──────── Data for this exercise
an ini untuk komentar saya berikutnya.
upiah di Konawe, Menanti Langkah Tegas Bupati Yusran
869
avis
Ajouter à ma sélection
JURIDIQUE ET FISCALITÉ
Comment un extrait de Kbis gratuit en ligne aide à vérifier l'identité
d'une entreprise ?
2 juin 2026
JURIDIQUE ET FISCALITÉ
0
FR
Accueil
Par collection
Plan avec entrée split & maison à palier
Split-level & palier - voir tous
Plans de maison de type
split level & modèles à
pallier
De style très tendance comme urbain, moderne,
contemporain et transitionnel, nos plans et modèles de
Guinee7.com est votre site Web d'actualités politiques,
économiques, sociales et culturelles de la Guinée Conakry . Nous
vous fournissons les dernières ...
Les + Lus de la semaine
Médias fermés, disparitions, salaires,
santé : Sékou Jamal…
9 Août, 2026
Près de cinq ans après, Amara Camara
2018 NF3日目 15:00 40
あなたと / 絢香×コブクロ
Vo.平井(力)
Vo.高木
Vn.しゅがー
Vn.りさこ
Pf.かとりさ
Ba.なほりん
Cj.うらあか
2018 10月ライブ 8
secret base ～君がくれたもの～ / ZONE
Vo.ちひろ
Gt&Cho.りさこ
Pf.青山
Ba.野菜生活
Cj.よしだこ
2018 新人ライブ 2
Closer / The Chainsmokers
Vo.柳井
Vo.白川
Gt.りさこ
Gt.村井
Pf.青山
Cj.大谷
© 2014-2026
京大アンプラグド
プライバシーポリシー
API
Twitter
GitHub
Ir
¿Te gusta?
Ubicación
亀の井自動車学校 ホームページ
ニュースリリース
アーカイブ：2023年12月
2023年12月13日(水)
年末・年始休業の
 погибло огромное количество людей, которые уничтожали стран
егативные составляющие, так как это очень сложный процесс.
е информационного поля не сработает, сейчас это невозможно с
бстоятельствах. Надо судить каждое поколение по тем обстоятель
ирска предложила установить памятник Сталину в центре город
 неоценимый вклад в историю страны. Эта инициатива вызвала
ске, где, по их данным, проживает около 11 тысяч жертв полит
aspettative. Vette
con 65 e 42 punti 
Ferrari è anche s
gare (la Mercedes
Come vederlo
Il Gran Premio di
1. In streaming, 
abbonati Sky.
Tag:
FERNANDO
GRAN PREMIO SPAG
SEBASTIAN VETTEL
────────────────
> _Task description_
Retype the data in full, precisely as given.

> _Problem solution_
an ini untuk komentar saya berikutnya.
upiah di Konawe, Menanti Langkah Tegas Bupati Yusran
869
avis
Ajouter à ma sélection
JURIDIQUE ET FISCALITÉ
Comment un extrait de Kbis gratuit en ligne aide à vérifier l'identité
d'une entreprise ?
2 juin 2026
JURIDIQUE ET FISCALITÉ
0
FR
Accueil
Par collection
Plan avec entrée split & maison à palier
Split-level & palier - voir tous
Plans de maison de type
split level & modèles à
pallier
De style très tendance comme urbain, moderne,
contemporain et transitionnel, nos plans et modèles de
Guinee7.com est votre site Web d'actualités politiques,
économiques, sociales et culturelles de la Guinée Conakry . Nous
vous fournissons les dernières ...
Les + Lus de la semaine
Médias fermés, disparitions, salaires,
santé : Sékou Jamal…
9 Août, 2026
Près de cinq ans après, Amara Camara
2018 NF3日目 15:00 40
あなたと / 絢香×コブクロ
Vo.平井(力)
Vo.高木
Vn.しゅがー
Vn.りさこ
Pf.かとりさ
Ba.なほりん
Cj.うらあか
2018 10月ライブ 8
secret base ～君がくれたもの～ / ZONE
Vo.ちひろ
Gt&Cho.りさこ
Pf.青山
Ba.野菜生活
Cj.よしだこ
2018 新人ライブ 2
Closer / The Chainsmokers
Vo.柳井
Vo.白川
Gt.りさこ
Gt.村井
Pf.青山
Cj.大谷
© 2014-2026
京大アンプラグド
プライバシーポリシー
API
Twitter
GitHub
Ir
¿Te gusta?
Ubicación
亀の井自動車学校 ホームページ
ニュースリリース
アーカイブ：2023年12月
2023年12月13日(水)
年末・年始休業の
 погибло огромное количество людей, которые уничтожали стран
егативные составляющие, так как это очень сложный процесс.
е информационного поля не сработает, сейчас это невозможно с
бстоятельствах. Надо судить каждое поколение по тем обстоятель
ирска предложила установить памятник Сталину в центре город
 неоценимый вклад в историю страны. Эта инициатива вызвала
ске, где, по их данным, проживает около 11 тысяч жертв полит
aspettative. Vette
con 65 e 42 punti 
Ferrari è anche s
gare (la Mercedes
Come vederlo
Il Gran Premio di
1. In streaming, 
abbonati Sky.
Tag:
FERNANDO
GRAN PREMIO SPAG
SEBASTIAN VETTEL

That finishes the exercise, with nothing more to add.